525 - Outcomes Following Ultrasound-Guided Percutaneous Cryoneurolysis for the Treatment of Spasticity

Design: Retrospective chart review

Setting: Neurorehabilitation Outpatient Clinic

Participants: Twenty-four patients who underwent cryoneurolysis for treatment of pain associated with spasticity from February 2024 to June 2025 were reviewed

Interventions: All patients (n=24) underwent a diagnostic lidocaine injection and subsequent cryoneurolysis of upper and/or lower extremity nerves.

Main Outcome Measures:
Baseline and follow-up ( >3 months) spasticity assessed with the Modified Ashworth Scale (MAS).
Patient-reported outcomes documented >3 months after cryoneurolysis, including changes in function, pain or side effects.

Results:

Baseline and follow-up MAS was available for 19 patients and showed statistically significant improvement from a median baseline of 3 (IQR 1.5) to follow-up of 1+ (IQR 1; W = 7, P < 0.05).
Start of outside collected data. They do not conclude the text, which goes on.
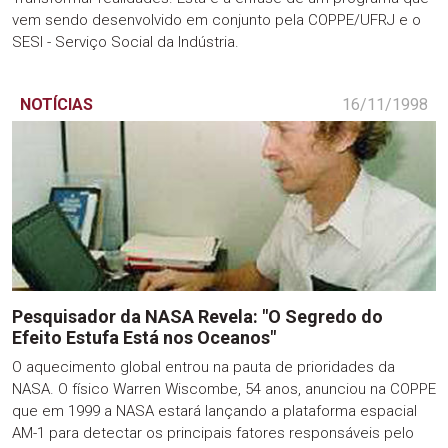
vem sendo desenvolvido em conjunto pela COPPE/UFRJ e o
SESI - Serviço Social da Indústria.
NOTÍCIAS
16/11/1998
Pesquisador da NASA Revela: "O Segredo do
Efeito Estufa Está nos Oceanos"
O aquecimento global entrou na pauta de prioridades da
NASA. O físico Warren Wiscombe, 54 anos, anunciou na COPPE
que em 1999 a NASA estará lançando a plataforma espacial
AM-1 para detectar os principais fatores responsáveis pelo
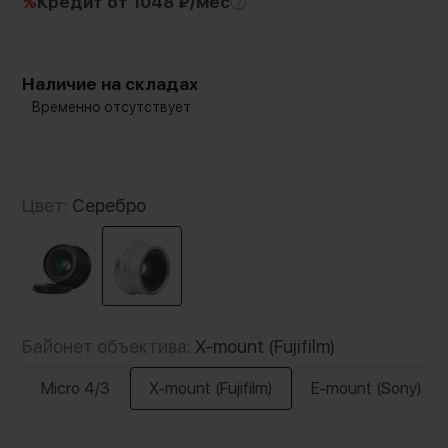
%
Кредит
от 1048 ₽/мес
Наличие на складах
Временно отсутствует
Цвет:
Серебро
Байонет объектива:
X-mount (Fujifilm)
Micro 4/3
X-mount (Fujifilm)
E-mount (Sony)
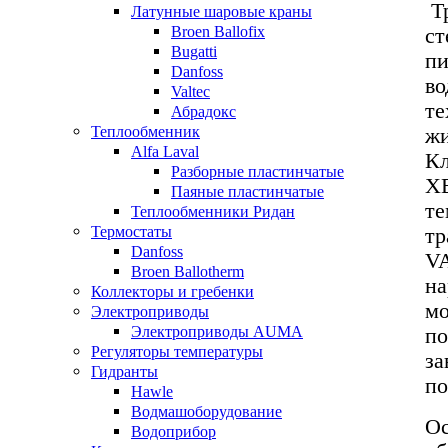
Тр
Латунные шаровые краны
Broen Ballofix
ст
Bugatti
пи
Danfoss
во
Valtec
те
Абрадокс
Теплообменник
жи
Alfa Laval
Кл
Разборные пластинчатые
ХВ
Паяные пластинчатые
те
Теплообменники Ридан
Термостаты
тр
Danfoss
VA
Broen Ballotherm
на
Коллекторы и гребенки
мо
Электроприводы
Электроприводы AUMA
по
Регуляторы температуры
за
Гидранты
по
Hawle
Водмашоборудование
Ос
Водоприбор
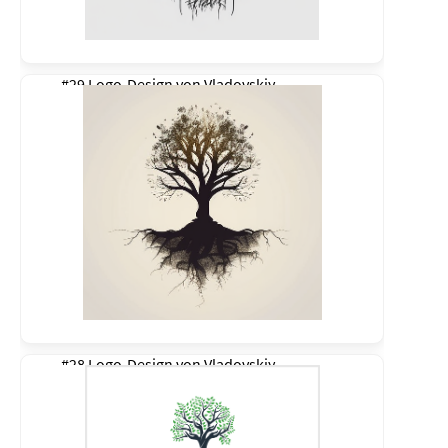
#29 Logo-Design von
Vladovskiy
#28 Logo-Design von
Vladovskiy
Timed Up & Go (TUGs) assessments were available for five patients and did not reveal a significant difference post-intervention (baseline TUG 31s vs s/p cryoneurolysis 20s, p=0.14). Subjective functional improvements were reported in 18 patients (94%, n=21) and pain relief was noted in 16 patients (81%) at follow-ups. Side effects included pain, dysesthesias, and weakness.  

Conclusions:

Ultrasound-guided percutaneous cryoneurolysis is an emerging and innovative intervention that has shown promise in the treatment of spasticity. In this study, patients achieved significant improvements in MAS three months post-intervention along with subjective improvements in function and pain with minimal side effects. Cryoneurolysis may provide a promising adjuvant treatment for spasticity or alternative for cases refractory to current standard of care.